The other use case is when you're in a staging environment. You should generally seed such environments with fake email addresses but you can never be sure those emails are truly fake, and you can never be sure what email addresses your testers are using. So you set up MailPit and A) you never send a real person a fake email accidentally and B) all testers can see all emails.
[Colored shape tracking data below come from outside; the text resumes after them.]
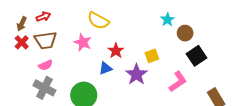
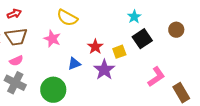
brown circle: (185, 33) -> (176, 30), moved
red star: (116, 51) -> (95, 47), moved
black square: (196, 56) -> (142, 39), moved
pink L-shape: (178, 82) -> (156, 77), moved

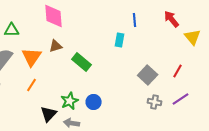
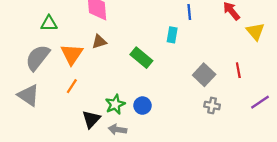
green rectangle: (82, 62) -> (141, 58), moved
red line: (178, 71) -> (238, 70), turned -40
purple line: (181, 99) -> (260, 102), moved

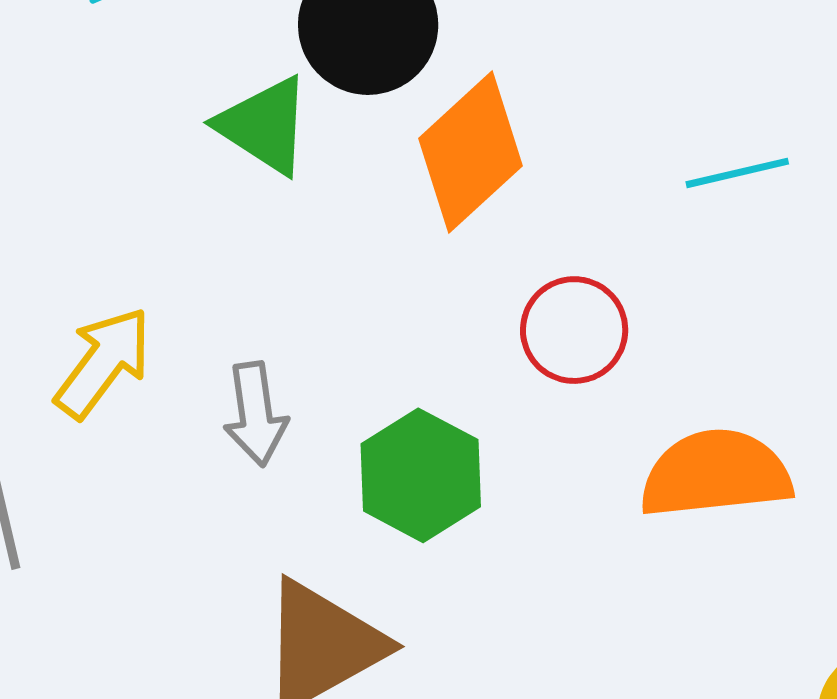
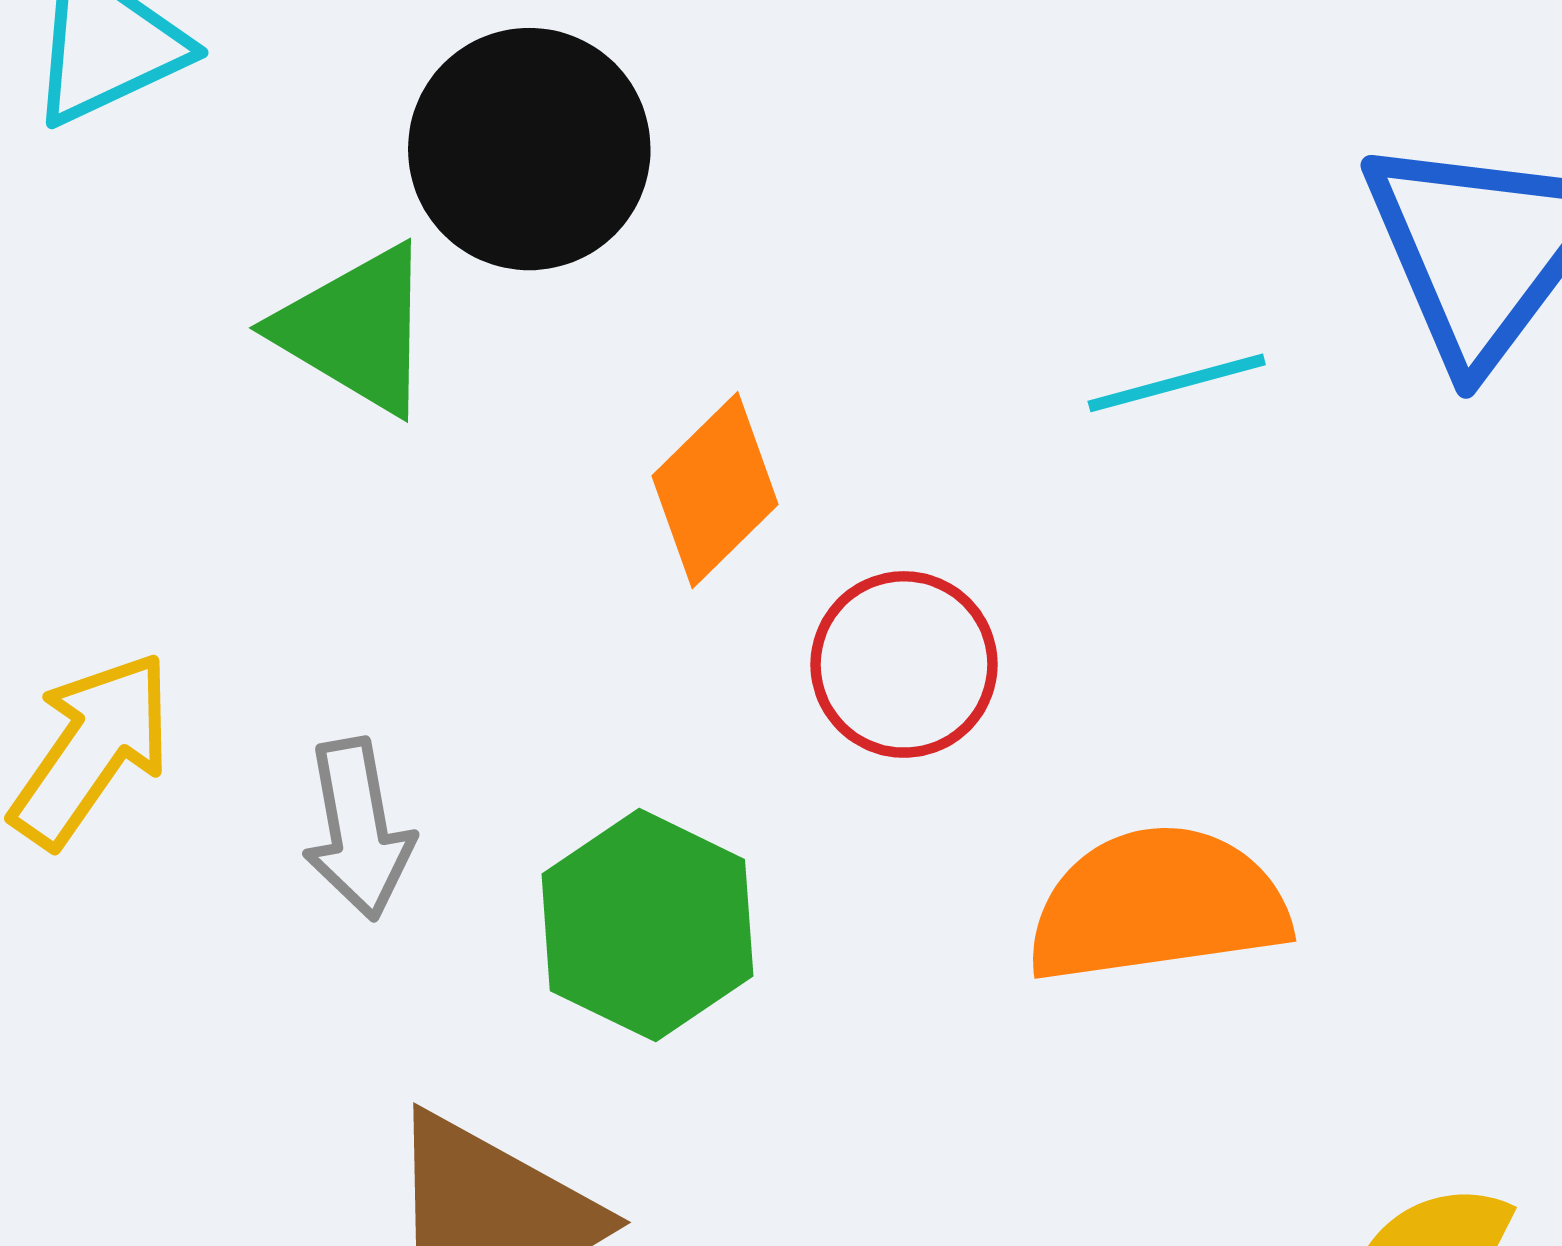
orange diamond: (471, 152) -> (715, 490), moved, size x0.7

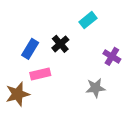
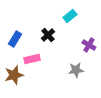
blue rectangle: (30, 49) -> (15, 39), moved

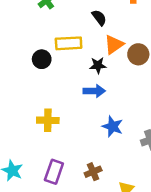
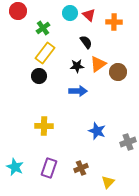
yellow rectangle: (69, 43) -> (45, 53), moved, turned -50
black star: (98, 65) -> (77, 66), moved
blue arrow: (94, 91) -> (78, 91), moved

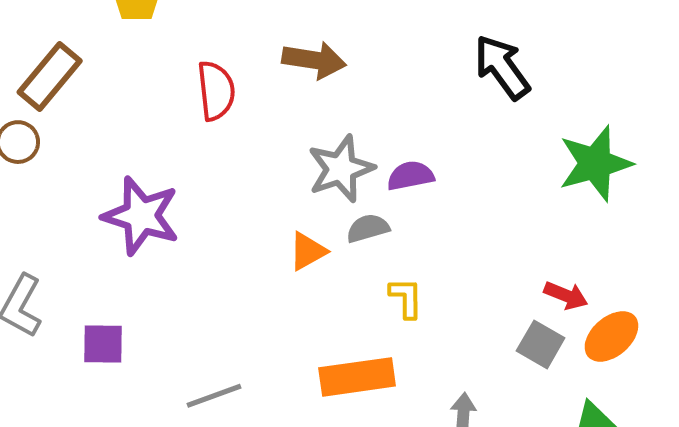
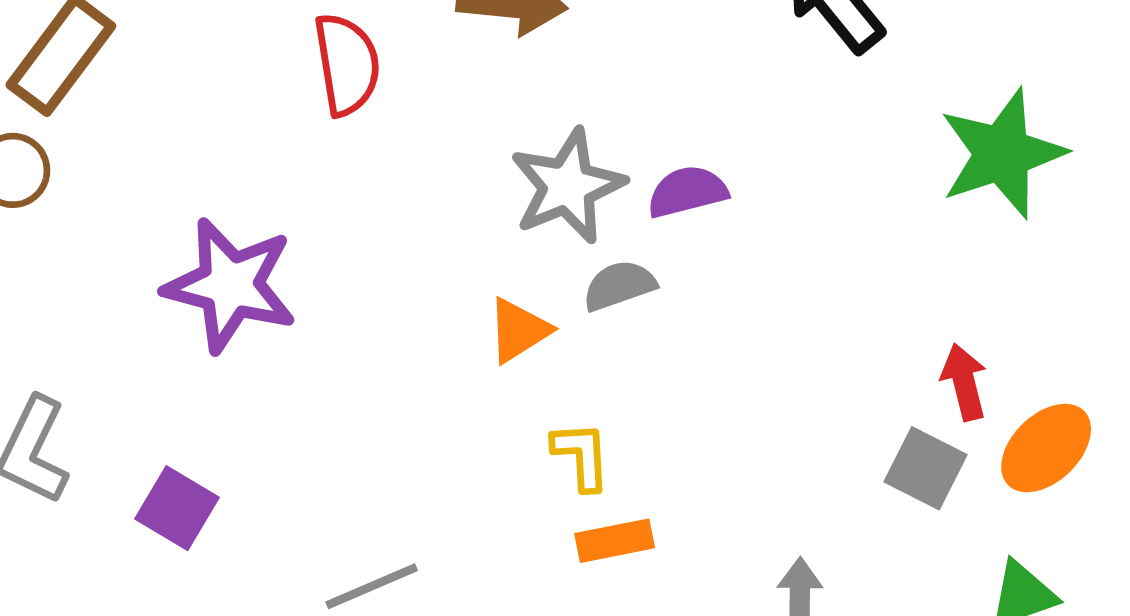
red arrow: (566, 295) -> (964, 382), turned -123
yellow L-shape: (406, 298) -> (581, 456), moved
purple square: (103, 344) -> (177, 508), turned 33
orange rectangle: (357, 377) -> (615, 541), size x0.6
44. dirkc ◴[] No.42183958[source]
I use https://github.com/maildev/maildev, they have a docker image that I run as part of my local dev setup
replies(1): >>42184300 #
45. izietto ◴[] No.42184126[source]
I see mailcatcher repo has fairly recent commits, what do you mean by "isn't being maintained anymore"?
46. tijn ◴[] No.42184300[source]
It seems like almost everyone has written an SMTP server; I use https://github.com/tijn/devmail which has no web interface but a POP server. This is by design so you can see your mail in an actual mail client like Apple's Mail.app or Thunderbird.
47. aidenn0 ◴[] No.42187070[source]
The maintainer says it's still being maintained: https://news.ycombinator.com/item?id=42178862
48. NewJazz ◴[] No.42187964{4}[source]
Commenter was just making the fair point that the dependencies are out of date.

Maintenance doesn't always mean UI redesigns or non-compatible config changes. Sometimes it is just fixing bugs and updating or replacing old dependencies.

49. picohik ◴[] No.42191375{9}[source]
> be able to use libraries that are decades old, that doesn't have any bugs for the stuff they expose and things just work.

Acknowledging that all software has bugs is the first step to be able to produce high quality.

> I mostly experience this in the Clojure ecosystem, but I'm sure it's true for other ecosystems too.

How many decades exactly has your clojure existed without any bugs?